-- Opening Marker --

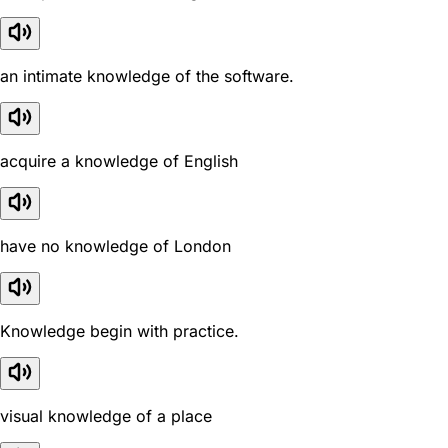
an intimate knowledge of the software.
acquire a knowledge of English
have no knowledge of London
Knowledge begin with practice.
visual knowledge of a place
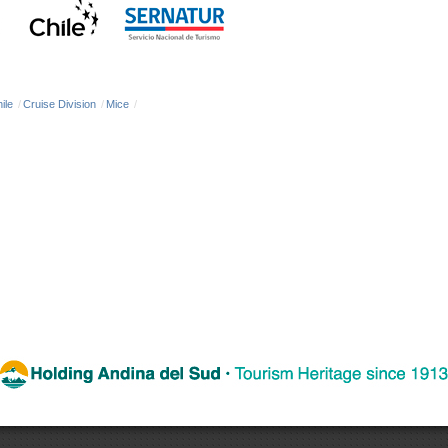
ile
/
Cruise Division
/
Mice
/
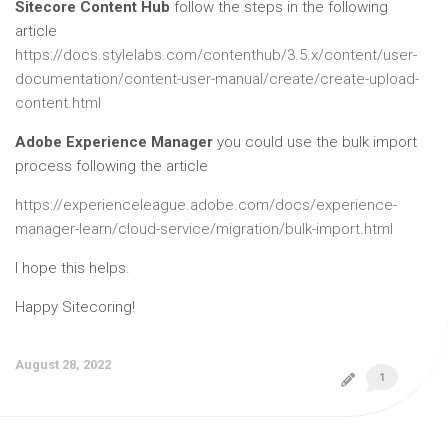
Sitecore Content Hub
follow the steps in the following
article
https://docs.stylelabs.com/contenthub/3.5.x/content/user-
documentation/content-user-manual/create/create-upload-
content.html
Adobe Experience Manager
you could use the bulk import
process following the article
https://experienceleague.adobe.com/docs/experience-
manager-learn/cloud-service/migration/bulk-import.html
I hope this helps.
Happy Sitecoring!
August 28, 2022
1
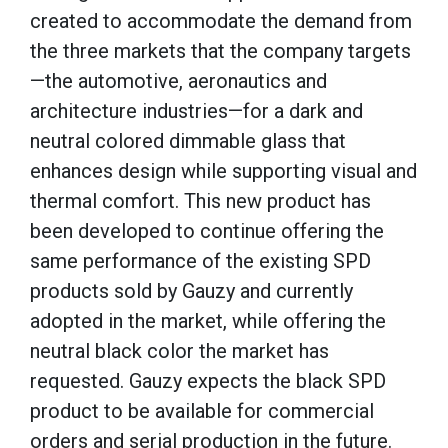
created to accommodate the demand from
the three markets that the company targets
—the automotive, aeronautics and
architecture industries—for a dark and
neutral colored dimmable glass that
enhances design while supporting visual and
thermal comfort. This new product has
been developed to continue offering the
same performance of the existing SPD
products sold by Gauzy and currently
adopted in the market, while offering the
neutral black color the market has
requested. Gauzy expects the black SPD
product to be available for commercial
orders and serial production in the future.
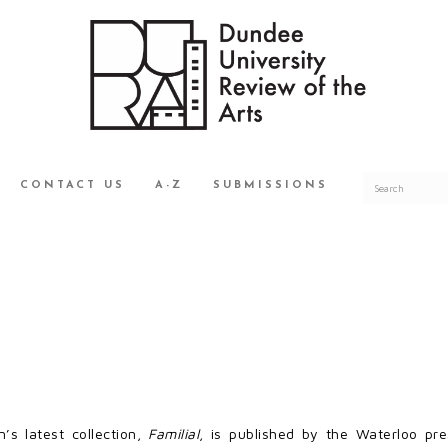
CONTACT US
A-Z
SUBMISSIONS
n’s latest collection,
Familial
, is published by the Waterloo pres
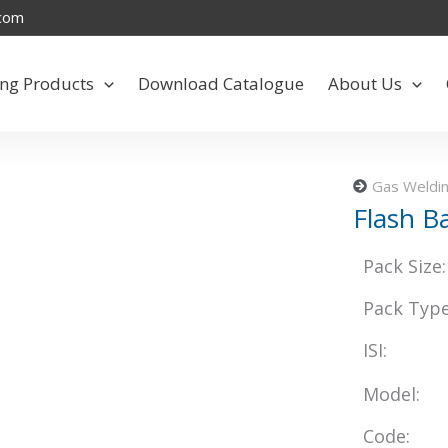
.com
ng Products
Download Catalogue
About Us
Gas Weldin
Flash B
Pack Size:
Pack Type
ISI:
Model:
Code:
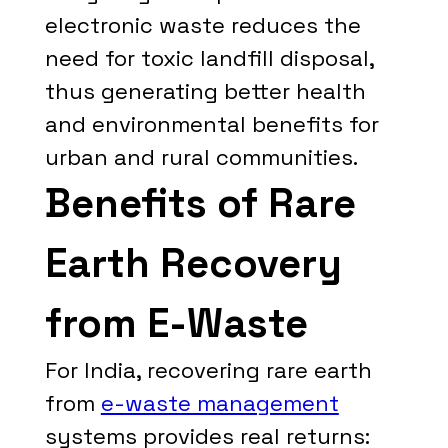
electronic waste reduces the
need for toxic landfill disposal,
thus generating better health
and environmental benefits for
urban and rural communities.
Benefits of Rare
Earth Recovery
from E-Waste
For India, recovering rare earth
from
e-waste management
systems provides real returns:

-- Closing Marker --

◆ **Work request**:
Repeat the records above exactly, from the first line through the line containing "thermal comfort. This new product has", and leave out the pictures.

◆ **Task answer**:
an intimate knowledge of the software.
acquire a knowledge of English
have no knowledge of London
Knowledge begin with practice.
visual knowledge of a place
ile
/
Cruise Division
/
Mice
/
Sitecore Content Hub
follow the steps in the following
article
https://docs.stylelabs.com/contenthub/3.5.x/content/user-
documentation/content-user-manual/create/create-upload-
content.html
Adobe Experience Manager
you could use the bulk import
process following the article
https://experienceleague.adobe.com/docs/experience-
manager-learn/cloud-service/migration/bulk-import.html
I hope this helps.
Happy Sitecoring!
August 28, 2022
1
created to accommodate the demand from
the three markets that the company targets
—the automotive, aeronautics and
architecture industries—for a dark and
neutral colored dimmable glass that
enhances design while supporting visual and
thermal comfort. This new product has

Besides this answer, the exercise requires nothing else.